* [What is needed] Starting with the line that holds "ανυπομονείς. Η οικογένεια μεγάλωσε, μαζί" and stopping after the line that holds "Övrig information", repeat the lines below word for word, without the pictures.

* [Dataset entries]
+ + + +
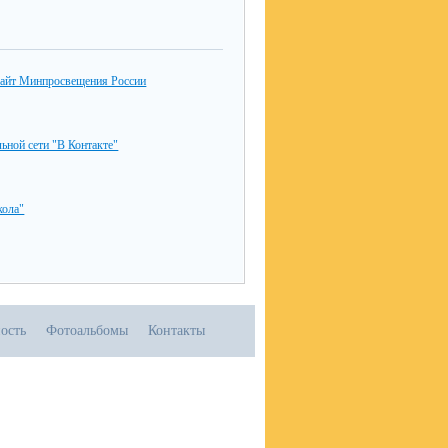
айт Минпросвещения России
льной сети "В Контакте"
ола"
ость
Фотоальбомы
Контакты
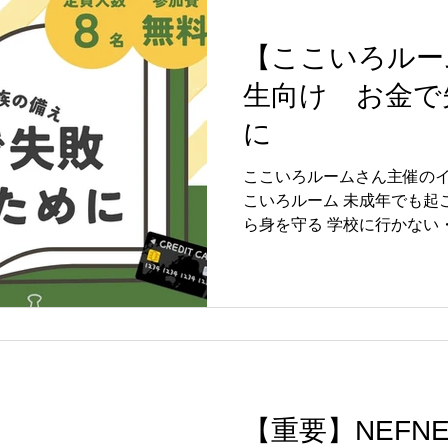
【ここいろルー
生向け お金で
に
ここいろルームさん主催のイ
こいろルーム 未成年でも起
ら身を守る 学校に行かない
護者にこそ知ってほしい、
ショップです。 講師：くす
校卒業。市民のため、こど
のトラブル相談をもとにこ
を伝えます。 こんな方にお
のお子さんがいる方 ・ゲー
方 ・お金のことを家庭でど
方 ・将来の自立に向けて備
【重要】NEFN
ほしい方 イベント情報 期間：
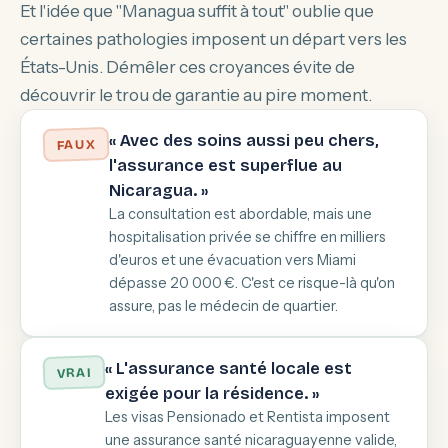
Et l'idée que "Managua suffit à tout" oublie que
certaines pathologies imposent un départ vers les
États-Unis. Démêler ces croyances évite de
découvrir le trou de garantie au pire moment.
« Avec des soins aussi peu chers,
FAUX
l'assurance est superflue au
Nicaragua. »
La consultation est abordable, mais une
hospitalisation privée se chiffre en milliers
d'euros et une évacuation vers Miami
dépasse 20 000 €. C'est ce risque-là qu'on
assure, pas le médecin de quartier.
« L'assurance santé locale est
VRAI
exigée pour la résidence. »
Les visas Pensionado et Rentista imposent
une assurance santé nicaraguayenne valide,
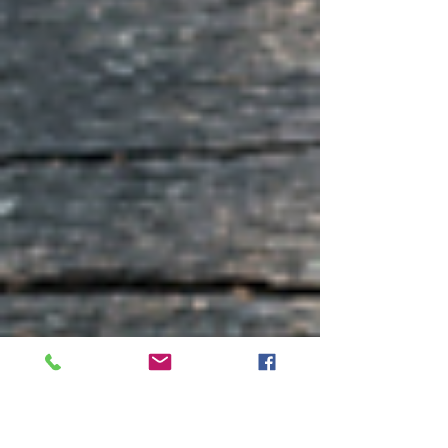
ανυπομονείς. Η οικογένεια μεγάλωσε, μαζί
με τις οικονομικές...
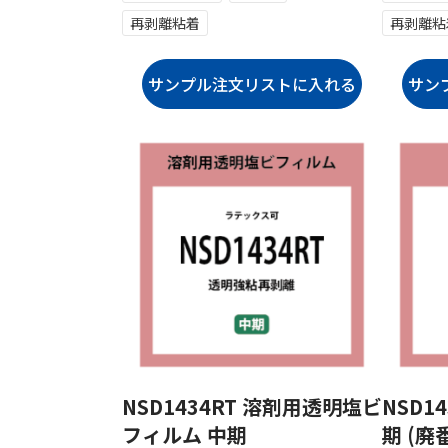
再剥離粘着
再剥離粘
NSD1434RT 溶剤用透明塩ビ
NSD1
フィルム 中期
期 (廃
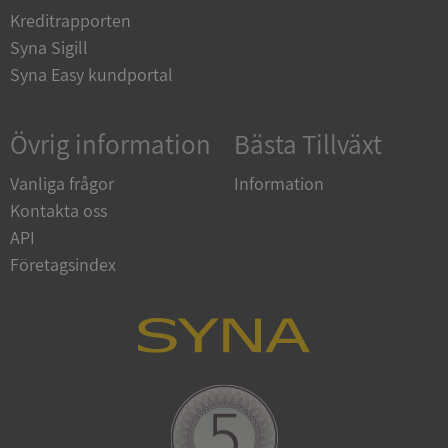
__RequestVerificationToken
Session
Microsoft
Kreditrapporten
Corporation
upplysningar.syna.se
Syna Sigill
Syna Easy kundportal
Övrig information
Bästa Tillväxt
Vanliga frågor
Information
Kontakta oss
API
CookieScriptConsent
1 år 1
CookieScript
Företagsindex
månad
.syna.se
_GRECAPTCHA
5 månader
Google LLC
4 veckor
www.google.com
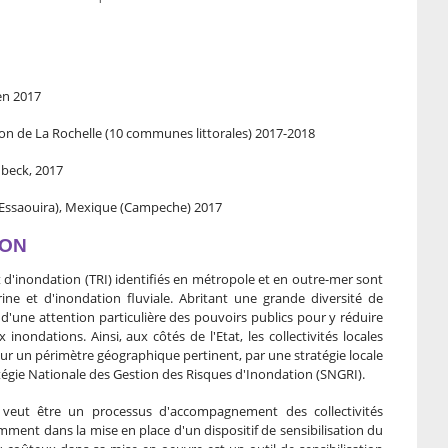
en 2017
ation de La Rochelle (10 communes littorales) 2017-2018
k, 2017
ira), Mexique (Campeche) 2017
ION
t d'inondation (TRI) identifiés en métropole et en outre-mer sont
e et d'inondation fluviale. Abritant une grande diversité de
t d'une attention particulière des pouvoirs publics pour y réduire
nondations. Ainsi, aux côtés de l'Etat, les collectivités locales
sur un périmètre géographique pertinent, par une stratégie locale
tégie Nationale des Gestion des Risques d'Inondation (SNGRI).
 veut être un processus d'accompagnement des collectivités
ment dans la mise en place d'un dispositif de sensibilisation du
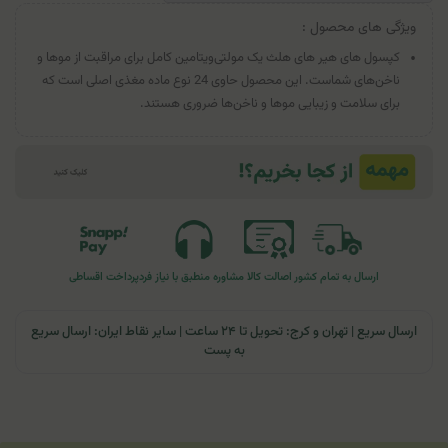
ویژگی های محصول :
کپسول های هیر های هلث یک مولتی‌ویتامین کامل برای مراقبت از موها و
ناخن‌های شماست. این محصول حاوی 24 نوع ماده مغذی اصلی است که
برای سلامت و زیبایی موها و ناخن‌ها ضروری هستند.
ارسال به تمام کشور
اصالت کالا
مشاوره منطبق با نیاز فرد
پرداخت اقساطی
ارسال سریع | تهران و کرج: تحویل تا ۲۴ ساعت | سایر نقاط ایران: ارسال سریع
به پست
+ + + +
* [Reply]
ανυπομονείς. Η οικογένεια μεγάλωσε, μαζί
με τις οικονομικές...
再剥離粘着
再剥離粘
NSD1434RT 溶剤用透明塩ビ
NSD1
フィルム 中期
期 (廃
__RequestVerificationToken
Session
Microsoft
Kreditrapporten
Corporation
upplysningar.syna.se
Syna Sigill
Syna Easy kundportal
Övrig information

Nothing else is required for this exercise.